Quote from: daydreamer on May 18, 2018, 03:43:21 AM
you also have UASM and MASM macro for substitute several ugly messy
mov eax,immediate integers
movd (x)mm0,eax

with some MOVD (x)mm0,immediate integer macro?
also nice with 64bit and 128bit etc macros

No problem:

include \masm32\MasmBasic\MasmBasic.inc         ; download

movx MACRO xmmArg, immArg
  if (opattr immArg) ne 36 ; atImmediate
       .err <** needs an immediate arg **>
  endif
  push immArg
  movd xmmArg, dword ptr [esp]
  add esp, 4
ENDM

  Init
  movx xmm2, 12345678h
  deb 1, "Result:", x:xmm2
EndOfCode


Doesn't trash eax, and works with ordinary non-MasmBasic code, too.

HSE

Always making noise!!AMD A6-3500 APU with Radeon(tm) HD Graphics (SSE3)

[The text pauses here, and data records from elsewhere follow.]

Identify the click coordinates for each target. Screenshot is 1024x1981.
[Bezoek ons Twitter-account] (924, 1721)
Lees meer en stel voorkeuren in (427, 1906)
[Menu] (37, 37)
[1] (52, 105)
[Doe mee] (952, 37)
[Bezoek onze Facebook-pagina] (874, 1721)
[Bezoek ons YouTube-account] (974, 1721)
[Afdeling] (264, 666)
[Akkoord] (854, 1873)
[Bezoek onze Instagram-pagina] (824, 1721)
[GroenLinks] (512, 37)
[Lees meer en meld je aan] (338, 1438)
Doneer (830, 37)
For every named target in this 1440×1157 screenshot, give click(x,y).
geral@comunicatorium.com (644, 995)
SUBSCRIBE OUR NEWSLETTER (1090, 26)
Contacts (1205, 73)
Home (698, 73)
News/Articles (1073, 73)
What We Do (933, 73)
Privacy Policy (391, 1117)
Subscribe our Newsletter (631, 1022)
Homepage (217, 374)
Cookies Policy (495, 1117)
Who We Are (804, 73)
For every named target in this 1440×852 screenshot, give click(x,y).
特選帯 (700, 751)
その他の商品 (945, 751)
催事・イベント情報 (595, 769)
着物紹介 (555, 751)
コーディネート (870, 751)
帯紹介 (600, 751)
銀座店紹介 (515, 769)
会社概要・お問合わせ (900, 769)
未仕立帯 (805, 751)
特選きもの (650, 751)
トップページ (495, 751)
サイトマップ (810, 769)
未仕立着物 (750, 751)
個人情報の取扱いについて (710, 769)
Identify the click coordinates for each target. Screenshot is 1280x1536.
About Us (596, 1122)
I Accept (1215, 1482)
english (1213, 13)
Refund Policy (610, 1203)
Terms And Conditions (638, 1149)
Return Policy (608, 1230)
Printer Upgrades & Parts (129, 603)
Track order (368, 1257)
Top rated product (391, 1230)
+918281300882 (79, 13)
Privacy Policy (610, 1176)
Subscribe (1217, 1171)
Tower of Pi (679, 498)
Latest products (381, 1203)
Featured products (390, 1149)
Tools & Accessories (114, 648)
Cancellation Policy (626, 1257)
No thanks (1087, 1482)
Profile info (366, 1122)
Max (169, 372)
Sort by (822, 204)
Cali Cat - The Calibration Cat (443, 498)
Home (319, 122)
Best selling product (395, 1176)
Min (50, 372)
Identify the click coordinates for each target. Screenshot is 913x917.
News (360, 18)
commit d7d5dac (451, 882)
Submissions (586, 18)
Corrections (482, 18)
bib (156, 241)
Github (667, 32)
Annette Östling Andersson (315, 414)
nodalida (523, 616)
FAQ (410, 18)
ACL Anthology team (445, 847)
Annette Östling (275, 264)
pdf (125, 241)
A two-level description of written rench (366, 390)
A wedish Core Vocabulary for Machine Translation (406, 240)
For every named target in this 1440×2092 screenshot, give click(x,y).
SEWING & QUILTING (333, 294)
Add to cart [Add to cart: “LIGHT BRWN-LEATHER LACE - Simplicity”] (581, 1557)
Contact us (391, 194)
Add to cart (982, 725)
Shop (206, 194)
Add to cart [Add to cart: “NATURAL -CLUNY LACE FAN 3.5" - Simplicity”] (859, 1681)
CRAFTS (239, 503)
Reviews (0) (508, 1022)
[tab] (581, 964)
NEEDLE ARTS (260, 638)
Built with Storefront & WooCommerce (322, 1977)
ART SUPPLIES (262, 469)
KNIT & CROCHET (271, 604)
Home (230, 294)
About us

759     cycles for 100 * align8
1628    cycles for 100 * align4
755     cycles for 100 * misaligned

760     cycles for 100 * align8
1642    cycles for 100 * align4
755     cycles for 100 * misaligned

760     cycles for 100 * align8
1629    cycles for 100 * align4
764     cycles for 100 * misaligned

761     cycles for 100 * align8
1629    cycles for 100 * align4
755     cycles for 100 * misaligned

765     cycles for 100 * align8
1642    cycles for 100 * align4
755     cycles for 100 * misaligned

12      bytes for align8
12      bytes for align4
12      bytes for misaligned

--- ok ---


I don't know nothing about processor's architecture, but I think that AMD FPU is a RISC chip. In RISC processors alignment apparently is critical.

Look like Assembler have 8 aligned qwords by default. not that  :biggrin: Again, what happen here?
Equations in Assembly: SmplMath

zedd151

Win 10 Home, 64 bit    1.6  Ghz



AMD A6-9220e RADEON R4, 5 COMPUTE CORES 2C+3G   (SSE4)

962     cycles for 100 * align8
1023    cycles for 100 * align4
939     cycles for 100 * misaligned

1003    cycles for 100 * align8
1020    cycles for 100 * align4
979     cycles for 100 * misaligned

991     cycles for 100 * align8
1047    cycles for 100 * align4
1012    cycles for 100 * misaligned

939     cycles for 100 * align8
1104    cycles for 100 * align4
948     cycles for 100 * misaligned

949     cycles for 100 * align8
1064    cycles for 100 * align4
948     cycles for 100 * misaligned

12      bytes for align8
12      bytes for align4
12      bytes for misaligned



zedd151

a little while later...


AMD A6-9220e RADEON R4, 5 COMPUTE CORES 2C+3G   (SSE4)

877     cycles for 100 * align8
943     cycles for 100 * align4
877     cycles for 100 * misaligned

947     cycles for 100 * align8
943     cycles for 100 * align4
878     cycles for 100 * misaligned

877     cycles for 100 * align8
1042    cycles for 100 * align4
878     cycles for 100 * misaligned

876     cycles for 100 * align8
1035    cycles for 100 * align4
875     cycles for 100 * misaligned

876     cycles for 100 * align8
1064    cycles for 100 * align4
883     cycles for 100 * misaligned

12      bytes for align8
12      bytes for align4
12      bytes for misaligned




this computer doesn't seem to like align 4   
HSE's really doesn't like it.   :P

LordAdef

These benchmarks are sometime rather interesting, since many times we don't get any common ground conclusion.

But aligning is so simple that I don't mind doing it anyway

jj2007

Quote from: LordAdef on May 18, 2018, 07:49:34 AMBut aligning is so simple that I don't mind doing it anyway

If the code gets any faster with alignment, it makes sense in an innermost loop with a Million iterations. Otherwise it bloats your exe, pollutes the data cache, and thus may slow down the whole program.